Monday morning I devote to the school run, transporting two of the grandkids to their school a mile or two away while their mum heads off to work and a 0830 start. That’s not to say there’s no birding or ringing for me because I later caught up with Andy at our Pilling ringing site at 0900. 

He’d already had some success by catching a couple of Redwings, a few more Linnets and three “Continental” Blackbirds. 

Almost three-quarters of the Blackbirds breeding in this country may be resident but others winter in France and yet others (particularly from Scotland and northern England) head for Ireland. Their places here are occupied by migrants from Scandinavia, Denmark and Germany.
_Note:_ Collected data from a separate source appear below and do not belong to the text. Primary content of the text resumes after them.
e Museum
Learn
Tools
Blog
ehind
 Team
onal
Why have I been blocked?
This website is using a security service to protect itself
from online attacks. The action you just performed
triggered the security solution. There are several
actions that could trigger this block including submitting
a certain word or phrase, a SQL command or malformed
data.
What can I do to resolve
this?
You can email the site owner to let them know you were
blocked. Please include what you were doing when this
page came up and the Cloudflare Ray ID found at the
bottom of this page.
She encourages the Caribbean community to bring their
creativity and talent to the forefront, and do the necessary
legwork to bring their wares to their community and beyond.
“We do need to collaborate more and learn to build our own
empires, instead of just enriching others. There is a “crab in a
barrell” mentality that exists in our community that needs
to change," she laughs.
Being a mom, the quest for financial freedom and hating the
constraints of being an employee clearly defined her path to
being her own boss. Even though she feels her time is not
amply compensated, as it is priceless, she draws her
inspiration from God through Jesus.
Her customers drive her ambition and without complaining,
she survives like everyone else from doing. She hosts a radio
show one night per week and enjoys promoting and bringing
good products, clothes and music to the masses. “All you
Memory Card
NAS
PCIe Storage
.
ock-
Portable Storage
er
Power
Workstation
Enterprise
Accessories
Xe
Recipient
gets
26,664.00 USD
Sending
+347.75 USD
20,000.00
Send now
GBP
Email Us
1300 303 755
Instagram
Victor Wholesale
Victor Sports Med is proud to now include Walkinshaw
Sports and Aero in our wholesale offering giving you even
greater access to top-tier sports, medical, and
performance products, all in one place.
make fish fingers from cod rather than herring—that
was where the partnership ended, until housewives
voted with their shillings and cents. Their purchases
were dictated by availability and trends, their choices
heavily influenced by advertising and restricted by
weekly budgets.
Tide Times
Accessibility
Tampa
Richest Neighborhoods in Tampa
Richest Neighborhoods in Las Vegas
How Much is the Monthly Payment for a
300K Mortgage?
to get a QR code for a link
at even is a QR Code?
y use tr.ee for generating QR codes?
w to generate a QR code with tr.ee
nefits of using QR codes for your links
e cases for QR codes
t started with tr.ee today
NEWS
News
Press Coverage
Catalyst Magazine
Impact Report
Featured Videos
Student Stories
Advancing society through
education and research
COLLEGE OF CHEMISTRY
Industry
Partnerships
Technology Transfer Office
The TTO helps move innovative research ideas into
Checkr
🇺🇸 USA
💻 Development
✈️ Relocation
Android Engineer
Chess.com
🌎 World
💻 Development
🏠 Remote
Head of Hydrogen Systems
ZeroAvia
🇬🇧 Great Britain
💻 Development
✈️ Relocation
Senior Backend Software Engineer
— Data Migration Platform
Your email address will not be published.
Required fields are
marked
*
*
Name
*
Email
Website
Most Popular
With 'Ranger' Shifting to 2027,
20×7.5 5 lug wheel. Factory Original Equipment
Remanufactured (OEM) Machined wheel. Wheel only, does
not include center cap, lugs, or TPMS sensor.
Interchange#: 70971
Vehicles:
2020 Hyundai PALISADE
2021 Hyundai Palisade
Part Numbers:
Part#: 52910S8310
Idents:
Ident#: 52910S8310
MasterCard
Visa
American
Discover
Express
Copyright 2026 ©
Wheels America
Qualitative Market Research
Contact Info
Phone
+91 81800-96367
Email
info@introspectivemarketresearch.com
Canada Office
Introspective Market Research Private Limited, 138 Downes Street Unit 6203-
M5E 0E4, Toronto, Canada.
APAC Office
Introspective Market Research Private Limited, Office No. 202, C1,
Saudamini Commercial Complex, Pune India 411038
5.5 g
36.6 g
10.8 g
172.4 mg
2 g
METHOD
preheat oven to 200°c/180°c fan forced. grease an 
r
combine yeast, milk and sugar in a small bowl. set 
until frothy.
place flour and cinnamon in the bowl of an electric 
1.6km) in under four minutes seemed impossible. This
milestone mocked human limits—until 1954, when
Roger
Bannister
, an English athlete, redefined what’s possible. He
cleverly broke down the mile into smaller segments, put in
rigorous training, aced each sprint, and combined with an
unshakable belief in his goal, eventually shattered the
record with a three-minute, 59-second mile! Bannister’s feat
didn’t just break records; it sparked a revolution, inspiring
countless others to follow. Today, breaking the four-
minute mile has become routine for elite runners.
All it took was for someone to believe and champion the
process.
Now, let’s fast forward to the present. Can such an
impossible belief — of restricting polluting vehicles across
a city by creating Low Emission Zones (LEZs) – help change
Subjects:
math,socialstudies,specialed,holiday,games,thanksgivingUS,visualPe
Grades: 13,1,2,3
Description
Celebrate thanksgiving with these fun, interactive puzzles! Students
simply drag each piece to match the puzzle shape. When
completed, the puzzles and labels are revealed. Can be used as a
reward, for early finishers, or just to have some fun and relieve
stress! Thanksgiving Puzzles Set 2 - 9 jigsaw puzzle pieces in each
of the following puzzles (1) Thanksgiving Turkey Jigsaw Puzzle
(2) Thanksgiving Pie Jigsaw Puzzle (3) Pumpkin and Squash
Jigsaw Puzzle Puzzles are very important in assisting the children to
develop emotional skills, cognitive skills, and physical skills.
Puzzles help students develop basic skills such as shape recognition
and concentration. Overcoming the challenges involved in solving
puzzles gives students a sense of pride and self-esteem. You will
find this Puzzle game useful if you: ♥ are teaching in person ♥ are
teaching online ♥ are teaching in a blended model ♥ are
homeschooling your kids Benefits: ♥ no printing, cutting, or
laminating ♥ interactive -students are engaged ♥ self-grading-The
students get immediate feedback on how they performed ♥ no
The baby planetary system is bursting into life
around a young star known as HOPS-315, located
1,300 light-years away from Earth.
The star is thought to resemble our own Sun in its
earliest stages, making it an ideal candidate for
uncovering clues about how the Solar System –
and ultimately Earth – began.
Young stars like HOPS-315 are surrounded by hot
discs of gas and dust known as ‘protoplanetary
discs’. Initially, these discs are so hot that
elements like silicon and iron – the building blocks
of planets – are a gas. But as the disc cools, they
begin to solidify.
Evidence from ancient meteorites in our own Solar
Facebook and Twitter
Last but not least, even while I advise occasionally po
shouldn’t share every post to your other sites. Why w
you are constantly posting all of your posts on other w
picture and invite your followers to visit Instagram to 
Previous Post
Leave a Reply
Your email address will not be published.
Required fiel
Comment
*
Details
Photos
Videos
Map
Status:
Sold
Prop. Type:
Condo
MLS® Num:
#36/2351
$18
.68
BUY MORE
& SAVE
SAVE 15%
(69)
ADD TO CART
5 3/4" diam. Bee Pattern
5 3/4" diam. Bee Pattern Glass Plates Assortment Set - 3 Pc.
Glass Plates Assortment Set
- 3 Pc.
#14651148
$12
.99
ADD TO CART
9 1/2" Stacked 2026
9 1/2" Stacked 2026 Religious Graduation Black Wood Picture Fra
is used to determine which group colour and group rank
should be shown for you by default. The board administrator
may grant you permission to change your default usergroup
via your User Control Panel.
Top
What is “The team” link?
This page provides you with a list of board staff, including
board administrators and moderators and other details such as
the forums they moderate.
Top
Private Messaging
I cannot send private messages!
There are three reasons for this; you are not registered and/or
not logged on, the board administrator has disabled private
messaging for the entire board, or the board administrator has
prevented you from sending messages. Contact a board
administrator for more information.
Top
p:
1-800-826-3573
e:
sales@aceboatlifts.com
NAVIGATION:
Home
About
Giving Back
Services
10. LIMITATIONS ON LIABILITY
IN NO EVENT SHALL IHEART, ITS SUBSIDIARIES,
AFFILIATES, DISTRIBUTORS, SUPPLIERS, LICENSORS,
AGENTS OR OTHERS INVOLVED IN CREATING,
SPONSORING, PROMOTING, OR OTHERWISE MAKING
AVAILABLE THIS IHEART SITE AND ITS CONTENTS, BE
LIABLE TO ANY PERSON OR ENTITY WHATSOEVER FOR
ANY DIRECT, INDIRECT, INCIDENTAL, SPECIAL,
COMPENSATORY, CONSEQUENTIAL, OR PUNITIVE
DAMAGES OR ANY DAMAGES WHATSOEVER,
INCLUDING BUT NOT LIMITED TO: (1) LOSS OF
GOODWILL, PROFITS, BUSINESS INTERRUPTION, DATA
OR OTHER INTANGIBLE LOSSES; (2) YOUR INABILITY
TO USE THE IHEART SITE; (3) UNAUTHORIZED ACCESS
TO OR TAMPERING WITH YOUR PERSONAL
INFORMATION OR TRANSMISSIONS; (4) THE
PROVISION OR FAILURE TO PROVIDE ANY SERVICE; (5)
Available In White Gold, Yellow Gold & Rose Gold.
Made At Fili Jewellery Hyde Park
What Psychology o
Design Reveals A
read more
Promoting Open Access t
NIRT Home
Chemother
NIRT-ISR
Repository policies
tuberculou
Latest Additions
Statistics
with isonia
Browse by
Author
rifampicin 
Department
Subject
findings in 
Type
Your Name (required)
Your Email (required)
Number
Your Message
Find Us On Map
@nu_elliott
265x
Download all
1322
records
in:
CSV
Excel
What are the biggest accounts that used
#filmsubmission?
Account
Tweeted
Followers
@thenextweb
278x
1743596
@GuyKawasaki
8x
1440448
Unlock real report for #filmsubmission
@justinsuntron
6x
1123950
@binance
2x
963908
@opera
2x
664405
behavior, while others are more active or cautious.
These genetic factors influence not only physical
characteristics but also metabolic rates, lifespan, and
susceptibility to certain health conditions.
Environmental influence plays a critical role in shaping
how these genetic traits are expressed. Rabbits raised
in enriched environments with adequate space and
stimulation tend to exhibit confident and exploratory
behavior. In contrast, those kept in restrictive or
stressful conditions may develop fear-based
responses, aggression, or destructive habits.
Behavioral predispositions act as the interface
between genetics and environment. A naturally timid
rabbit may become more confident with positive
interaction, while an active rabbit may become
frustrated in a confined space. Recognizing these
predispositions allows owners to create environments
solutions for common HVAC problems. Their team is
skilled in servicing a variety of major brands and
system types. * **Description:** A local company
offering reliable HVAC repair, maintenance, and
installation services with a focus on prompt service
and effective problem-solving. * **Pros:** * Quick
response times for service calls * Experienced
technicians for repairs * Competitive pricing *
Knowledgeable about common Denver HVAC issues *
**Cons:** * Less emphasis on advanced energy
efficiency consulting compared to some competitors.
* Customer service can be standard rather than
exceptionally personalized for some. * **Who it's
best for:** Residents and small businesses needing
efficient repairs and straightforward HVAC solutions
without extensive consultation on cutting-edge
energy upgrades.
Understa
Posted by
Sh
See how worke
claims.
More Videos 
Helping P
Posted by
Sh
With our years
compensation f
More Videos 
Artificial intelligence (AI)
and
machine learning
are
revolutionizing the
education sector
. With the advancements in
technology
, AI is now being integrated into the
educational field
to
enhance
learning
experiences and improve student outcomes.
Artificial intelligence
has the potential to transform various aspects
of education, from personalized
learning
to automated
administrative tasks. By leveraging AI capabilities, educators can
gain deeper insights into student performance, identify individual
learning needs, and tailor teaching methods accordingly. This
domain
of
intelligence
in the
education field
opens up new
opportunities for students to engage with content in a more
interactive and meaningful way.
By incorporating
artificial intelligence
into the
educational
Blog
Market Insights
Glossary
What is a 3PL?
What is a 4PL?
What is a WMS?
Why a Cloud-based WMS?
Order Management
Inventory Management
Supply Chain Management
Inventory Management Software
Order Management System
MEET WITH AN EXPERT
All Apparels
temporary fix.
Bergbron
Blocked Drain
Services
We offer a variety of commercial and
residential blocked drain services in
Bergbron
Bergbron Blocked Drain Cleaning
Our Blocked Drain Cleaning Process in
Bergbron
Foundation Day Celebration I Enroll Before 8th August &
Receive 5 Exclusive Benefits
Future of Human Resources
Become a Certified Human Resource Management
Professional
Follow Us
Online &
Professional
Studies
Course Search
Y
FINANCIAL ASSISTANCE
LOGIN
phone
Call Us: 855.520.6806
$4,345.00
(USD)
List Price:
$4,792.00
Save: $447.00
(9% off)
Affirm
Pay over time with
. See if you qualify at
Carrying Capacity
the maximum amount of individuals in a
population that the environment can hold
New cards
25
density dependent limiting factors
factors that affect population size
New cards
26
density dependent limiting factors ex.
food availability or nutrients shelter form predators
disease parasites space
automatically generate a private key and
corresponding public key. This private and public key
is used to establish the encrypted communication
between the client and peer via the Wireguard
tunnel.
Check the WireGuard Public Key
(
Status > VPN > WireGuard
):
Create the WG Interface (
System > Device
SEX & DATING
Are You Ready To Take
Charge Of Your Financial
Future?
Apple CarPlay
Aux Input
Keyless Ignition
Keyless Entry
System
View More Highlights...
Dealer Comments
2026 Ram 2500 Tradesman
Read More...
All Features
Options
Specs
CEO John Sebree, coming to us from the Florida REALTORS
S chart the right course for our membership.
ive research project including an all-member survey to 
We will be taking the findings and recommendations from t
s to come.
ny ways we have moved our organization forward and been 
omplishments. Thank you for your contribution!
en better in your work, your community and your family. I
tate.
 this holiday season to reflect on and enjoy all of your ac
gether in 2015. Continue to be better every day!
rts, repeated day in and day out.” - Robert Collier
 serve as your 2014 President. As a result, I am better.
Some of these Blackbirds, more noticeably the males, display “continental” like features of sooty colouration, entirely dark bills, scalloped breast feathers and finely speckled throats. 

A southerly breeze and blowy net hindered our Linnet catch but we still gathered another seven individuals and so reached a total of 204 for this autumn. This is a great result so far with more to come and thanks are due to Farmers R and H for their support & encouragement during this and other years.  

There’s no shortage of Greenfinch so far this autumn as testified by our catching of another nine that gave a total of 50 Greenfinch here during September, October and early November. 

After a number of years in the population doldrums there’s little doubt that “green linnets”, Greenfinches, made something of a comeback during 2021. 

Total birds caught on Monday - 7 Linnet, 9 Greenfinch, 3 Blackbird, 2 Redwing, 1 Wren, 1 Blue Tit. 

On Tuesday the rain lasted all day long, not good for the already muddy paths we planned to tread on Wednesday morning. 

Wednesday seemed fine at 0630 until we started to erect the first net and then half way through came a few spots of rain that became even heavier when the heavens opened. There was no option but to carry on and then close the net until the rain stopped after about fifteen minutes. 

The sky remained grey and overcast, the morning quite unlike the one forecast except for a welcome wind of zero.  We caught 14 new birds - 6 Linnet, 3 Chaffinch, 2 Greenfinch, 1 Robin, 1 Wren and 1 Blackbird. 


Understandably the Linnets seemed reluctant to drop and feed in the saturated seed plot with the maximum seen about 60 birds milling around in contrast to the bigger flocks of late. It was as if by some unknown method of communication the Linnets knew to go elsewhere for a feed.  

The second year male Blackbird was another “continental” type with an above average wing length of 133mm and a healthy weight of 101gm. 

At this time of year it’s not only thrushes that may come from further afield and it was striking this morning how all three Chaffinches were not only adults but also of slightly larger dimensions than typical UK Chaffinches. The males came in at wing lengths of 92mm and 90mm respectively while the female’s wing gave up a whopping measurement of 87mm. 


In between birding was hindered by the weather but we noted good numbers of Lapwing, Curlew and Starling. 

We watched a Sparrowhawk very nearly take a Linnet in flight, a drama eclipsed by the sight of a Merlin in relentless, twisting, turning and stooping dive bombing pursuit of a single Linnet. After a few close shaves the Linnet finally evaded capture when after a minute or so the Merlin gave up the chase to rest on a fence post. 

Birding doesn't get much better than encounters like those two.